Frazier talks with host Michael Gray about growing up poor, moving from an itinerant farm in Oklahoma during the Dust Bowl to California, where his family became migrant workers in cotton fields. Living in makeshift homes in boxcars and tents, they moved from job to job amid harsh conditions and disdainful attitudes from native westerners. Frazier says that adversity fueled his creativity and hard work.
Frazier moved to Nashville in 1963, then left music in 1976, shortly before his induction into the Nashville Songwriters Hall of Fame. He quit songwriting amid a spiritual and personal crisis but returned in 2006. “I didn’t know if I could reconcile country music with my Christian faith,” he says. “Some of the folks get by without going through, but I didn’t. I struggled with that for almost thirty years.”
Along with “Elvira” (recorded by the Oak Ridge Boys), Emmylou Harris’s “Beneath Still Waters,” and “There Goes My Everything (Jack Greene), Frazier’s catalog also offers the Hollywood Argyles’ pop hit “Alley Oop” and Tanya Tucker’s first No. 1 single, “What’s Your Mama’s Name.” Country Music Hall of Fame member Connie Smith, in attendance for this program, notes that she has recorded sixty-nine of Frazier’s songs. Fellow Hall of Fame member Charley Pride placed four No. 1 hits with his material, and member George Jones cut whole albums of Frazier songs (1968’s “Sings the Songs of Dallas Frazier”).

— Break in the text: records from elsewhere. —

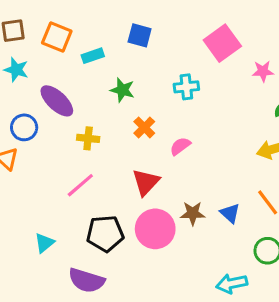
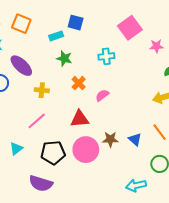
cyan rectangle: (93, 56) -> (56, 36), moved
red triangle: (146, 182) -> (80, 119), turned 42
cyan triangle: (44, 243) -> (16, 149), moved

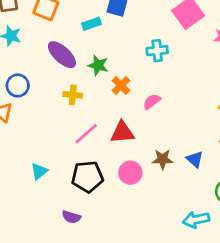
green star: (64, 58) -> (98, 65), moved
purple ellipse: (21, 66) -> (62, 55), moved
pink line: (37, 121) -> (86, 134), moved
pink circle: (86, 150) -> (130, 173), size x0.7
purple semicircle: (41, 183) -> (71, 217), size x0.6

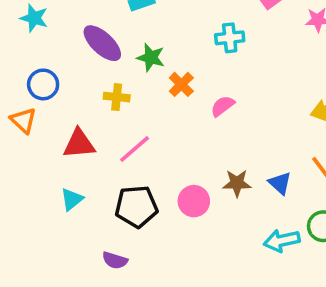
red triangle: (122, 132) -> (79, 144), moved
cyan arrow: (196, 220) -> (282, 241), moved

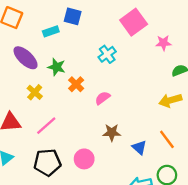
cyan cross: (230, 38) -> (107, 54), turned -30
yellow cross: (117, 97) -> (35, 92), turned 35
brown star: (237, 183) -> (112, 133), moved

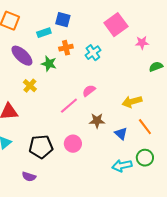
orange cross: (76, 84) -> (66, 48), moved, turned 32
yellow arrow: (170, 100) -> (132, 102), moved
pink line: (46, 126) -> (69, 106), moved

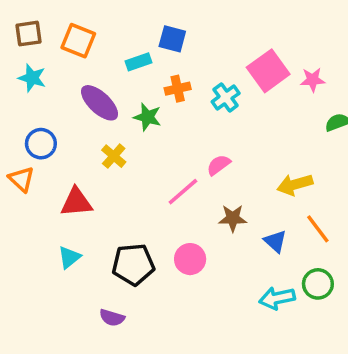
pink square: (116, 25) -> (268, 71), moved

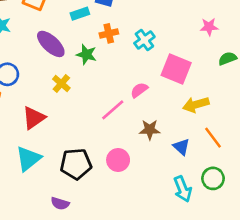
pink square: (268, 71) -> (176, 69), moved, turned -32
red triangle: (76, 202) -> (34, 118), turned -30
cyan triangle: (69, 257) -> (28, 159), size x1.5
cyan arrow: (277, 298) -> (183, 189), turned -100

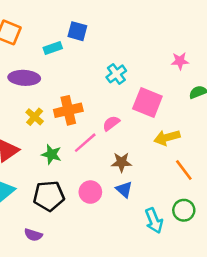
orange cross: (109, 33) -> (68, 110), moved, size x1.5
purple ellipse: (51, 44) -> (24, 78), turned -40
green star: (86, 55) -> (51, 154), moved
blue triangle: (181, 147) -> (124, 189), moved

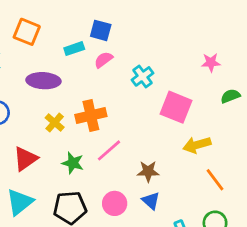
pink semicircle: (111, 123) -> (103, 60), moved

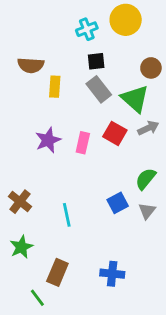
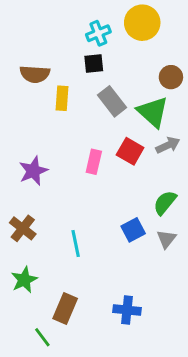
black square: (96, 61) -> (94, 63), moved
purple star: (48, 140) -> (33, 171), moved

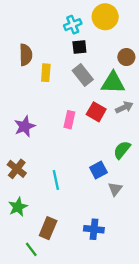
black square: (94, 63) -> (79, 47), moved
brown semicircle: (35, 74) -> (26, 55), turned -95
green triangle: (153, 112) -> (113, 83), turned -40
gray triangle: (166, 239) -> (115, 189), moved

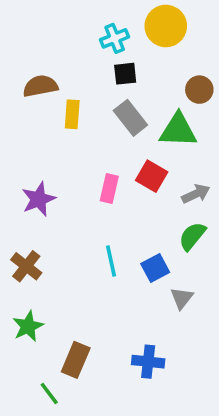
brown semicircle: (26, 55) -> (40, 86), turned -100
gray arrow: (124, 107) -> (196, 194), moved
cyan line: (56, 180) -> (111, 261), moved

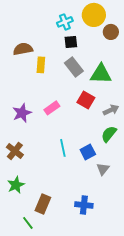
brown circle: (199, 90) -> (111, 32), moved
pink rectangle: (109, 189) -> (52, 108), moved, turned 42

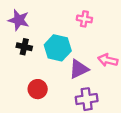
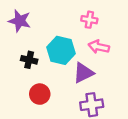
black cross: (24, 47) -> (29, 60), moved
pink arrow: (108, 60) -> (99, 47), moved

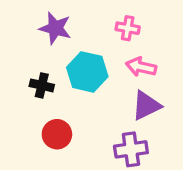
purple star: (20, 21) -> (55, 28), moved
purple triangle: (83, 73) -> (146, 106), moved

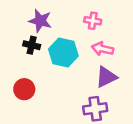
black cross: (42, 85) -> (32, 45), moved
red circle: (57, 134) -> (24, 89), moved

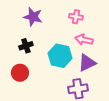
black cross: (32, 45) -> (26, 46), moved, turned -32
cyan hexagon: (63, 53) -> (60, 56), moved

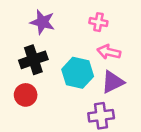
black cross: (26, 46) -> (33, 60), size x1.5

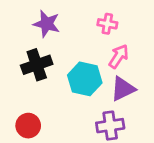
pink arrow: (109, 52) -> (119, 56), turned 110
red circle: (26, 95) -> (28, 126), moved

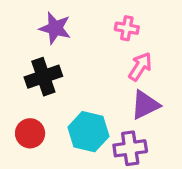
cyan hexagon: (85, 79) -> (88, 132), moved
red circle: (28, 126) -> (30, 133), moved

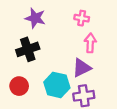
pink arrow: (140, 67) -> (90, 43), turned -30
purple triangle: (145, 105) -> (82, 68), moved

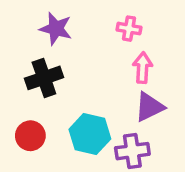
purple triangle: (82, 68) -> (149, 107), moved

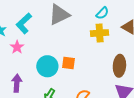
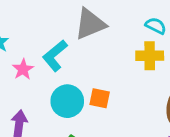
cyan semicircle: (102, 13) -> (156, 26), turned -112
cyan L-shape: (24, 23) -> (55, 56), moved

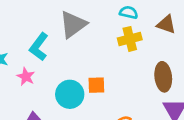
cyan L-shape: (55, 56) -> (39, 47), moved

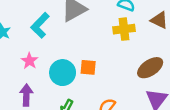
pink star: (26, 77) -> (30, 61), moved
brown ellipse: (163, 77) -> (150, 68), turned 55

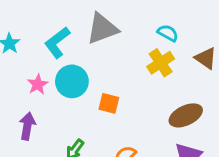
yellow cross: (124, 29) -> (161, 63), turned -35
cyan circle: (63, 73) -> (72, 81), moved

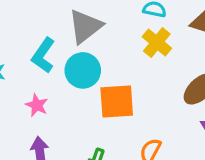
cyan circle: (72, 81) -> (83, 70), moved
orange square: (109, 103) -> (117, 101), size x1.6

Theorizing that songwriters need not feel or experience everything they write, Frazier says, “Songwriters have to make things bigger than life. We dramatize. We take a little seed, and it will turn into a giant redwood tree before we’re done with it. Sometimes there is a thread of truth running through a song, something from your own life. But songwriters can really stretch things.”